→ Try it:
Could you restate the data below word for word, without its pictures?

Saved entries
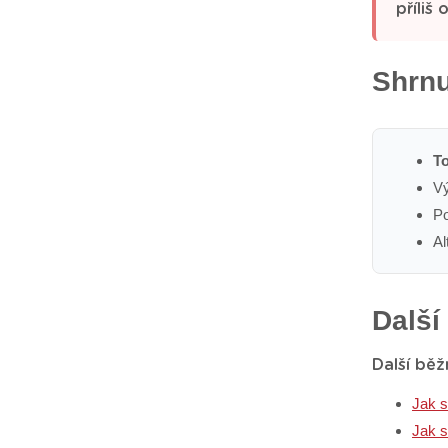
příliš
Shrnu
To
Vý
Po
Al
Další
Další běž
Jak s
Jak s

→ Answer:
příliš
Shrnu
To
Vý
Po
Al
Další
Další běž
Jak s
Jak s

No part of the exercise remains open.